5. Arkansas QB Tyler Wilson continues to mystify my scouting eye with wildly dramatic swings within games. He has a great arm and when he keeps his mechanics sound he is the best natural thrower in this draft class regardless of who comes out. The ability to stand tall and rifle perfect strikes all over the field are reminiscent of Matt Stafford at his best, but like Stafford, Wilson often inexplicably gets lazy and struggles for no reason. In the loss to South Carolina, Wilson threw a terrible INT to DJ Swearinger and held onto the ball too long several times. But he also threw some passes that make scouts salivate. He’s my #2 QB behind Geno Smith but is a big boom/bust risk. 

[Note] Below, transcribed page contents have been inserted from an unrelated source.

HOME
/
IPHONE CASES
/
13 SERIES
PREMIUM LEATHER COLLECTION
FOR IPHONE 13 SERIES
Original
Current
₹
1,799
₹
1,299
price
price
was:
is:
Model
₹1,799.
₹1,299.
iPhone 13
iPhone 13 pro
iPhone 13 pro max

$.10--The Los Angeles Lakers fired Head Coach Mike Brown this week after sputtering to a 1-4 start. It was only Brown’s second year with the Lakers, and the first year ended in disappointment. For the Lakers, not winning the Western Conference is considered a major disappointment. But Brown’s cardinal sin was running an offensive system that did not play to the strengths of the two prominent offseason additions, Steve Nash and Dwight Howard. Lakers owner Jerry Buss had seen enough and pulled the trigger on Brown. 

Many people were taken aback by the suddenness of the move. Were five games really enough to know it was not going to improve? For Buss and a teeming throng of Lakers fans, it was more than enough. It was more than enough for me as well. 

I wish more NFL teams would quickly pull the plug on coaches that are obviously not up to the task. That sounds hypocritical because I also staunchly advocate stability, but stability forged by fear of change is franchise paralysis. The plain fact is that sometimes the players and coaches are not compatible, or the coach is clearly out of his league. I use Rod Marinelli and the Lions as an example. Marinelli is an exceptional defensive line coach and an above-average defensive coordinator, but he was hopeless as a head coach. Sure he didn’t have a lot of talent to work with (thanks Matt Millen!), but after about 6 games it was pretty clear that Marinelli was just not head coaching material. The same is true of Norv Turner in San Diego, who somehow remains employed as a head coach to the utter mystification of, well, everyone.

I admire when an organization takes corrective measures in-season to address issues. Andy Reid was right to fire Juan Castillo as the Eagles Defensive Coordinator a couple weeks ago, though it was Reid’s own fault for moving him into that position in the first place. I thought Reid deserved to finish the season until it was clear the game plans aren’t working and the players aren’t listening.

Mike Mularkey in Jacksonville has the same issue, and owner Shahid Khan would be justified in ending the failed experiment before it gets any worse. It would send a signal to the dwindling, unenthusiastic fan base that he cares and that he sees what they know already. Mularkey’s failure is not all his doing; similar to Marinelli in Detroit, he has been greatly hampered by the lousy job of his GM. Khan would be wise to fire him as well, as Jerry Richardson did with Marty Hurney in Carolina. Lame duck regimes are never a positive situation, be it football or Congress or corporate takeover.

The Lakers may or may not achieve their lofty goals this season, but they definitely were not going to achieve them with Mike Brown as their coach. It’s the cold reality of the business, but coaches know that going in. The NFL coaches know that too; remember that when people like me call for their heads.